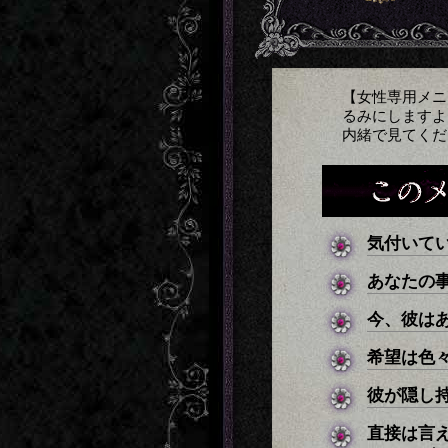
【女性専用メニ
るみにしますよ
内緒で見てくだ
気付いて
あなたの
今、彼は
希望は色
彼が隠し
直接は言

══════════════════════════════

Where a picture appears, omit it, and otherwise retype the material exactly.

**Task response**
【女性専用メニ
るみにしますよ
内緒で見てくだ
気付いて
あなたの
今、彼は
希望は色
彼が隠し
直接は言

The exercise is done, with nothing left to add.